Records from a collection
________

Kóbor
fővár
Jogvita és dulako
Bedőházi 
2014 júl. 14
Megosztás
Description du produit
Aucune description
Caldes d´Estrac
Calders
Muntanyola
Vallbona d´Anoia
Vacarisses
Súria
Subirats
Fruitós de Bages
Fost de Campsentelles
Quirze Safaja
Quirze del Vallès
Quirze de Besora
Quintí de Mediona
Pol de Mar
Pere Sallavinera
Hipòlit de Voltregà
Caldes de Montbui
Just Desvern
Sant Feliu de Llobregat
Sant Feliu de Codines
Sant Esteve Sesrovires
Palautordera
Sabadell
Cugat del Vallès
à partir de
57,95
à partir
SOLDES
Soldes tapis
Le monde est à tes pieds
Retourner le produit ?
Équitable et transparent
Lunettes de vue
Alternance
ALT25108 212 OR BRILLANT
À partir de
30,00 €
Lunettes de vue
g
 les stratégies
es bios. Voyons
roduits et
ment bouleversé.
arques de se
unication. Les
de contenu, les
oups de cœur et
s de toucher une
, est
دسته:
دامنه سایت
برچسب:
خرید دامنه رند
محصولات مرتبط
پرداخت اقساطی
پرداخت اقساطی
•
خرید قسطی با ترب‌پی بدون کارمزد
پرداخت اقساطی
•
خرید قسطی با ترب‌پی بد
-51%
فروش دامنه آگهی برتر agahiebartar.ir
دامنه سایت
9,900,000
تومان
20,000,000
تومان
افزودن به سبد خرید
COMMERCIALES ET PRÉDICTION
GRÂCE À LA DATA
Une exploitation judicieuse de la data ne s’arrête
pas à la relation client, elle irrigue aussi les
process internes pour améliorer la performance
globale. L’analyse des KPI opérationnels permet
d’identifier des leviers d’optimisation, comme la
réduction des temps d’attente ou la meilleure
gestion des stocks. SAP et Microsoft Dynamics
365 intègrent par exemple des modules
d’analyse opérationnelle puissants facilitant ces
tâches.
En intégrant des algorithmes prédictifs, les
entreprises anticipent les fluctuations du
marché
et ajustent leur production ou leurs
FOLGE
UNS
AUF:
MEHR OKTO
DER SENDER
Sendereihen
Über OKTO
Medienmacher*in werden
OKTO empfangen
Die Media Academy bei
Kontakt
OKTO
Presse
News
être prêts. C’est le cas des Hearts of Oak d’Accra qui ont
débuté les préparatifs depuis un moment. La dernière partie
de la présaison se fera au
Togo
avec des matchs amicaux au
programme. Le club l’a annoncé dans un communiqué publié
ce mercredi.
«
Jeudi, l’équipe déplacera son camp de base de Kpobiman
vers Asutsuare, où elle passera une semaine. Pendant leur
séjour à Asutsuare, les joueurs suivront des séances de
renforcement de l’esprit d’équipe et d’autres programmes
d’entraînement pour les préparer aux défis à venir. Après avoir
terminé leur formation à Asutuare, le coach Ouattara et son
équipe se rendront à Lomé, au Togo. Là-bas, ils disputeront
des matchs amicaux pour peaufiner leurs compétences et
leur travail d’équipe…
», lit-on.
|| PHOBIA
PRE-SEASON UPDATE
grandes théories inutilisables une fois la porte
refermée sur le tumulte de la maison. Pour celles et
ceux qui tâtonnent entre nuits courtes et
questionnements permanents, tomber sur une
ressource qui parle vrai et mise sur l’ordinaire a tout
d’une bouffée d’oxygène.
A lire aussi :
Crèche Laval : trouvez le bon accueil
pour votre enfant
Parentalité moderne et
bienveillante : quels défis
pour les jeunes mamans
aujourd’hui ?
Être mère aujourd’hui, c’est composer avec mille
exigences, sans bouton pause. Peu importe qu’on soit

________

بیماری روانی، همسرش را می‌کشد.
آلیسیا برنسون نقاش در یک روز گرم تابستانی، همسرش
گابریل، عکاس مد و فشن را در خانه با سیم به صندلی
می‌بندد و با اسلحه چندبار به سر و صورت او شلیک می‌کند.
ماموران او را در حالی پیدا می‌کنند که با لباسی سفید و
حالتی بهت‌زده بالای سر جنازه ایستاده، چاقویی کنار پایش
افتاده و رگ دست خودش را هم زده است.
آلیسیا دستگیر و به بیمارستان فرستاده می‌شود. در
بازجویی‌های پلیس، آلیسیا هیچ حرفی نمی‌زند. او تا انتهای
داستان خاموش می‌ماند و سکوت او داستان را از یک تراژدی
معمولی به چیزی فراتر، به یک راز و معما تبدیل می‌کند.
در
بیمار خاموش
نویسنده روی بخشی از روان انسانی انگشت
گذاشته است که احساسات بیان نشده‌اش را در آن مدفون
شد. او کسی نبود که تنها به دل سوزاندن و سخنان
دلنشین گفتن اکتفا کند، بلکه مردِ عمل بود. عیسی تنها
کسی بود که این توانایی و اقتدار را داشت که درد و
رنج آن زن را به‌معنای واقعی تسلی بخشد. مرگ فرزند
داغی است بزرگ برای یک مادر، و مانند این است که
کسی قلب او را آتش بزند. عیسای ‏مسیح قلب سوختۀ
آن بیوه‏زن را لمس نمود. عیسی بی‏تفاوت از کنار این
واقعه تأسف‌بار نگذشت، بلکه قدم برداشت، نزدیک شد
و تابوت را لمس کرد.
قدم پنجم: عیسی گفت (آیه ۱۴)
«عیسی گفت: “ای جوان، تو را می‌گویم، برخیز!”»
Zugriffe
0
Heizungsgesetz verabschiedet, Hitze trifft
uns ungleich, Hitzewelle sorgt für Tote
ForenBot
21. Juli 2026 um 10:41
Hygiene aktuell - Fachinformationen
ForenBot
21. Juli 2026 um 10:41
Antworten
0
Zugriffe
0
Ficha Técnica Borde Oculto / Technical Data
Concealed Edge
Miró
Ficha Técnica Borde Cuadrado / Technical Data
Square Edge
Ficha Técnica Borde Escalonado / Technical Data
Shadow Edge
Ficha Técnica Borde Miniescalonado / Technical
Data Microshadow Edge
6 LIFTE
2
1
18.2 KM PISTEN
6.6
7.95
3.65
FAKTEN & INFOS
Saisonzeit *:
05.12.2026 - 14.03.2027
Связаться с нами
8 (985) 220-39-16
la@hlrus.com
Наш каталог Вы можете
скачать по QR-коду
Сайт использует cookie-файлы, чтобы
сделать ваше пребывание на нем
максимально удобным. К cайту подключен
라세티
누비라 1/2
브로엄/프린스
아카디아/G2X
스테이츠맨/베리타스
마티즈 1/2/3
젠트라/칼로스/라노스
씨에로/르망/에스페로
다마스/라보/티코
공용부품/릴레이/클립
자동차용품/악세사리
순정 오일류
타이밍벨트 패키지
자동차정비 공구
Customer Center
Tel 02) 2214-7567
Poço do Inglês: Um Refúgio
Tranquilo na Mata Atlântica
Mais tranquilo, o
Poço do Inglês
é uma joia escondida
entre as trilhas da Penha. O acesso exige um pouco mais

________

* [Problem to work on]
Starting with the line with "A lire aussi" above and going on through the line with "exigences, sans bouton", transcribe every line exactly, both ends included, and add nothing.

* [Output of the task]
A lire aussi :
Crèche Laval : trouvez le bon accueil
pour votre enfant
Parentalité moderne et
bienveillante : quels défis
pour les jeunes mamans
aujourd’hui ?
Être mère aujourd’hui, c’est composer avec mille
exigences, sans bouton pause. Peu importe qu’on soit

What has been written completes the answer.